There’s nothing like a picture postcard to remind people that you’re thinking of them. So Blank Rome produced a series of unique ones to put the firm front of mind with the country’s top law students. The postcards are whimsical but at the same time deliver precise message points about the 500-lawyer firm. The first in the series has views of the three cities in which Blank Rome has its largest offices– New York, Washington and Philadelphia–to reinforce the firm’s national platform. Other cards highlight the firm’s culture and entrepreneurial style of doing business. For example, one illustrates the firm’s commitment to pro bono by showing a determined terrier trying to lift a giant barbell above the caption “Pulling Our Weight.” Another, focusing on the firm’s government relations practice, has three eagles screeching on a mountaintop with the caption “Talk More. Squawk Less.” An excellent campaign to capture a generation that has a short attention span but lauds the innovative.


A Client-Feedback Treasure Trove

To improve its client service, DLA Piper used a series of focus groups to inquire into what corporate counsel like and dislike about private law firms.

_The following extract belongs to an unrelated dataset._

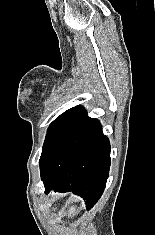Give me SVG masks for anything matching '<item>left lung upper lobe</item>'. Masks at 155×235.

With full knowledge that they were being recorded, the participants, all in-house lawyers at major corporations, generated 16 hours of videotape that gave the firm unvarnished, powerful evidence of what makes clients happy—and what doesn’t. Allen Chichester, chief marketing officer of DLA Piper in Chicago, edited down the footage into a riveting nine-minute program. The first airing was at the firm’s 300-lawyer partner’s retreat. “When I played it, you could have heard a pin drop,” he says. “It really made the partners stop and think.” Since then, he plays the video to incoming associates to launch their law practices with the right service orientation. “I wanted to get them early, so that we could start people with good habits.” Good client service habits—now that’s good thinking!


Put It in Writing

I’m amazed when I talk to law firm partners about strategic marketing plans and they tell me, “We don’t really have one.” Some may think they have one, but it’s really lurking in the marketing director’s mind instead of being written down. Or it’s conveyed in a single PowerPoint slide. Or buried in some marketing committee’s notes, drafted years ago and forgotten. In corporate America, every successful company has a strategic marketing plan guiding its future. But the vast majority of U.S. law firms have no such plan in place. This is like an airplane pilot without a flight plan, or an ocean liner captain without charts. A business development strategy will generate new clients, increase billings and boost originations. So you want to be ahead of the pack? When someone asks if your firm has a marketing plan in place, the answer cannot be “no.”